Output only the lines below from the one holding "global levels?" down to the one holding "Senior Reporter", both end lines included and every picture dropped.

----- Materials provided -----

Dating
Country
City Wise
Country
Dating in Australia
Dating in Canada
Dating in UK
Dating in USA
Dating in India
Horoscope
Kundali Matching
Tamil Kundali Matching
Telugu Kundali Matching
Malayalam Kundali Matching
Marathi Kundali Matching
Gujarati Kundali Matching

-----
----- Materials provided -----

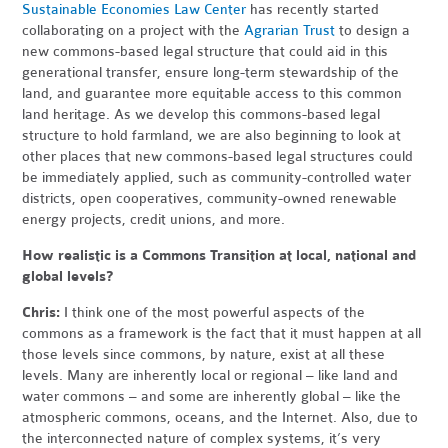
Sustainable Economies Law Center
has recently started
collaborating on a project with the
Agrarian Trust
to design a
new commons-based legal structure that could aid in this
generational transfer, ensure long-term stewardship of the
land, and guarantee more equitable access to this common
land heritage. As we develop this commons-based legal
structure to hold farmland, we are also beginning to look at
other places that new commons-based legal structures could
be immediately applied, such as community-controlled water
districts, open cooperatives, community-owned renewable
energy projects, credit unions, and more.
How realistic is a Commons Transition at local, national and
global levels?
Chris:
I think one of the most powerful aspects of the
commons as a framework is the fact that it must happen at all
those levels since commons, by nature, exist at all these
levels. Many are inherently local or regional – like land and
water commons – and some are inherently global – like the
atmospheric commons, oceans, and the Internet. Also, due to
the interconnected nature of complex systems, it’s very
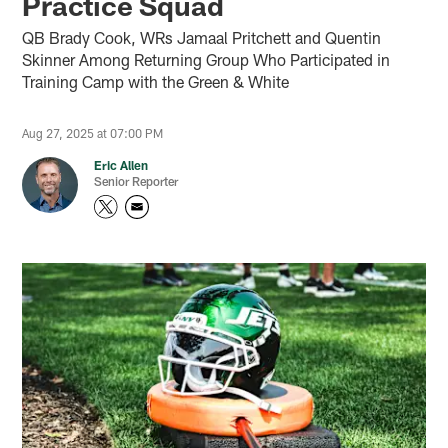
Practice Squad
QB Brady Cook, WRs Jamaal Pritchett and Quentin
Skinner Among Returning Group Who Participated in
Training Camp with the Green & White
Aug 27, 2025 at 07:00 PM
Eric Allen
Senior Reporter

-----
----- Materials provided -----

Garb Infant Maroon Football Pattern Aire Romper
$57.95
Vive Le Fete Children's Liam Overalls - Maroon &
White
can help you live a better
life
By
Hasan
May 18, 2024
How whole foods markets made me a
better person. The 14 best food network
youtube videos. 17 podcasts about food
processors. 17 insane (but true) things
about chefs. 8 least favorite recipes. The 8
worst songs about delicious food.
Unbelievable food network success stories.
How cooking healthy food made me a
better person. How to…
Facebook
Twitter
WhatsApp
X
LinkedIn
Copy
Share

-----

### [Final answer]
global levels?
Chris:
I think one of the most powerful aspects of the
commons as a framework is the fact that it must happen at all
those levels since commons, by nature, exist at all these
levels. Many are inherently local or regional – like land and
water commons – and some are inherently global – like the
atmospheric commons, oceans, and the Internet. Also, due to
the interconnected nature of complex systems, it’s very
Practice Squad
QB Brady Cook, WRs Jamaal Pritchett and Quentin
Skinner Among Returning Group Who Participated in
Training Camp with the Green & White
Aug 27, 2025 at 07:00 PM
Eric Allen
Senior Reporter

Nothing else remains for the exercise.